I will add, the Athlon was the brightest and the "biggest" picture than all the others. It's odd, the image is so big and bright and seems...closer than the others. I'm super curious about the NX8 2.5-20 ....
 
Yes xtr2 has wide range of parallax adjustment.



I need to test more, but believe most LPVO should be fine with the Theon's due to the Theon's being setup for ~100yds parallax and many LPVO are as well. I shot the ATACR 1-8x with the "LR" quite a bit and did not detect any POI shift and removed and remounted it between each string of shots.
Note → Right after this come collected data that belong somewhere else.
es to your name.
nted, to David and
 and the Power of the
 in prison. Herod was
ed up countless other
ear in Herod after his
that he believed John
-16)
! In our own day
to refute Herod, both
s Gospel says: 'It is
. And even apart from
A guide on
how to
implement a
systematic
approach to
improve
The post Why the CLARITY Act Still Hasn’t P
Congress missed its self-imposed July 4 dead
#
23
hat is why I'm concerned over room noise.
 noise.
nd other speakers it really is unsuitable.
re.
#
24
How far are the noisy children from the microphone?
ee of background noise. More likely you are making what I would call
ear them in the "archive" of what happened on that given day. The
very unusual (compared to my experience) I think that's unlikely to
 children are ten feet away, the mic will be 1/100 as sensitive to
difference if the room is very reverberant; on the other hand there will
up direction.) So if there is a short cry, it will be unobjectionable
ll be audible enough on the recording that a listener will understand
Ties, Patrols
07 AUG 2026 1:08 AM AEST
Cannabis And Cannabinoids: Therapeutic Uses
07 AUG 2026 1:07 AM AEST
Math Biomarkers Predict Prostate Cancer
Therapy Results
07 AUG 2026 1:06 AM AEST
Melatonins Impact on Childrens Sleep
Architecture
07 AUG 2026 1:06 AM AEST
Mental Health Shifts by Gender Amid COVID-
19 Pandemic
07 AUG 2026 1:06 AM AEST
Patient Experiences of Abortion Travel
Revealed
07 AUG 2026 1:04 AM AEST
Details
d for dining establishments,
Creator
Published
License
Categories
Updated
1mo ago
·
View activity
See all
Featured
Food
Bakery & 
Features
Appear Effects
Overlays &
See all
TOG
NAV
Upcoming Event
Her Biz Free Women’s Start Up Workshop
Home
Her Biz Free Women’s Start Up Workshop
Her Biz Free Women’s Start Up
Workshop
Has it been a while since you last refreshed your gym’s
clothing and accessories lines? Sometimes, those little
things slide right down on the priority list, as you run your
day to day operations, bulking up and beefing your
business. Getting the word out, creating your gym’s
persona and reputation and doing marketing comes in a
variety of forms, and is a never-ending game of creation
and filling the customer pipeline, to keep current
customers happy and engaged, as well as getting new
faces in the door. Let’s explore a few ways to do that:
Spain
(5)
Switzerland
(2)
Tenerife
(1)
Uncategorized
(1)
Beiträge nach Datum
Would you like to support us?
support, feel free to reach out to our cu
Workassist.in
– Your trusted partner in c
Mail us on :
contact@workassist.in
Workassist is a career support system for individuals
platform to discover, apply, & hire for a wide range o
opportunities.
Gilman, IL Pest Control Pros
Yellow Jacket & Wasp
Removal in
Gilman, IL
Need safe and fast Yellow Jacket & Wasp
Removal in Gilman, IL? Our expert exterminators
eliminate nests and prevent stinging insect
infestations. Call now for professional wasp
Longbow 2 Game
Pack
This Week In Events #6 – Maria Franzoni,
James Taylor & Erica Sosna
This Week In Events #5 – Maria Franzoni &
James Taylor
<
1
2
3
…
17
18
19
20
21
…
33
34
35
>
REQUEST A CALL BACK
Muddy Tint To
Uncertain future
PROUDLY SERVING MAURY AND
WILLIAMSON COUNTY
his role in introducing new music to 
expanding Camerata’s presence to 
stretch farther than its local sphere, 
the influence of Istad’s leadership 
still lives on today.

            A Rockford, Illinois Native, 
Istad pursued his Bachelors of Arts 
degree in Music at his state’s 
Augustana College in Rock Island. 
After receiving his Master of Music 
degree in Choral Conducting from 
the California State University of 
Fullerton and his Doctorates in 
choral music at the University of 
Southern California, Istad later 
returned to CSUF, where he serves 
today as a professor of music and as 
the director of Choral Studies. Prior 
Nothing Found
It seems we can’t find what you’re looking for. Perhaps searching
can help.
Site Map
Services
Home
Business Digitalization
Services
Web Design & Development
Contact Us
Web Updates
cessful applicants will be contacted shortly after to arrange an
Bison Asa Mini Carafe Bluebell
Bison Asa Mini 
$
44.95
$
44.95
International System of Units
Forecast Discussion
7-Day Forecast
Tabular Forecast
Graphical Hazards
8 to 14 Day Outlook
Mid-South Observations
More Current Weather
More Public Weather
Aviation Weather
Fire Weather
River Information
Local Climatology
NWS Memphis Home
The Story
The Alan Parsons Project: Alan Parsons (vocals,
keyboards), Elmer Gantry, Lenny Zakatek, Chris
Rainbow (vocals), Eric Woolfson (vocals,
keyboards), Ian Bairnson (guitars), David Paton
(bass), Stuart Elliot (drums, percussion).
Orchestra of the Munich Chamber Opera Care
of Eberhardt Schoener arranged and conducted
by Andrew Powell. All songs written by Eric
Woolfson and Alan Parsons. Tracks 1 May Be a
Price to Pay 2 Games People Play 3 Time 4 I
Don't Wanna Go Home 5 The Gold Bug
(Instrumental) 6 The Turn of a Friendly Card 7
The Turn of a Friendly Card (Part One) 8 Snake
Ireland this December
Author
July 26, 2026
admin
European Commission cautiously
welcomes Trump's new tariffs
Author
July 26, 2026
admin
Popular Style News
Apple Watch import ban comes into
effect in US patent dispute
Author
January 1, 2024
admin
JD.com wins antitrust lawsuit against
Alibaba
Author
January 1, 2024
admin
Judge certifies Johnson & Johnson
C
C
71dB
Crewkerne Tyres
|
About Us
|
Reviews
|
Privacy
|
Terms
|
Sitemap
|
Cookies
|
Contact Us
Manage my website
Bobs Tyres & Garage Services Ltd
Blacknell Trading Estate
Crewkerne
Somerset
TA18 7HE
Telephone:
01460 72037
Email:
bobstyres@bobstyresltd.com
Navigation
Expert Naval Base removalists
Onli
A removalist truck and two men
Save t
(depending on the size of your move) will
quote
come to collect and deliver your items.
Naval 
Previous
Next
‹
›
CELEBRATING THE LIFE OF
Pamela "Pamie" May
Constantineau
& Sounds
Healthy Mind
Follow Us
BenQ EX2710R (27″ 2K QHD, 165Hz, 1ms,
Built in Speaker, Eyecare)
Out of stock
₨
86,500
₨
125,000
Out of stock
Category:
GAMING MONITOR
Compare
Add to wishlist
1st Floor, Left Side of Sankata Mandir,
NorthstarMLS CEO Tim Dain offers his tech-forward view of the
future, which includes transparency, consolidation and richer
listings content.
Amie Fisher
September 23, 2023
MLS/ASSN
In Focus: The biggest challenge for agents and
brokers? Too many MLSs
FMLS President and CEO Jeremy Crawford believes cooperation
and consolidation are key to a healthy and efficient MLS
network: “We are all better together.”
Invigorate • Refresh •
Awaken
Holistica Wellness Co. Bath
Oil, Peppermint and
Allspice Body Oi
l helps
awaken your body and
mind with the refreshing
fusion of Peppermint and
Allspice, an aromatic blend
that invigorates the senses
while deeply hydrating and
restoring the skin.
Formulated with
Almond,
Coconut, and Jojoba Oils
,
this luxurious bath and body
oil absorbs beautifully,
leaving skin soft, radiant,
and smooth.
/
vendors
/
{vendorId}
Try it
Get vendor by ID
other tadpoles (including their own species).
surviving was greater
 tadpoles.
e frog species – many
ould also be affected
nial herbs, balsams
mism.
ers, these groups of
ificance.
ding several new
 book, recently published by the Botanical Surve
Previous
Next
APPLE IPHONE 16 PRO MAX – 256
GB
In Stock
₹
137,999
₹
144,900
Interesting. I wouldn't have guessed that the clip on could be made to work with different parallaxes, but maybe the thermals eyepiece can be made such that the light is focused in the scope correctly.
In my mind, the image from the LPVO needs to be focused internally on the same vertical plane as the reticle, other wise you have an apparent shift when viewed from an angle, or when your eye isn't positioned in the same spot.
Just to clarify, the G3 (or XTRii) would be going back on the new SY-C. I had a several Mil reticle shift just from moving my head with this scope previously, and without a side focus, it can't be adjusted.
The Theon will be paired with my NX8. I can dial the NX8's parallax out completely when paired with the SY-C, so I expect no issues with the Theon either.
The G3 might have a better image, but accurate shot placement trump's image for my use.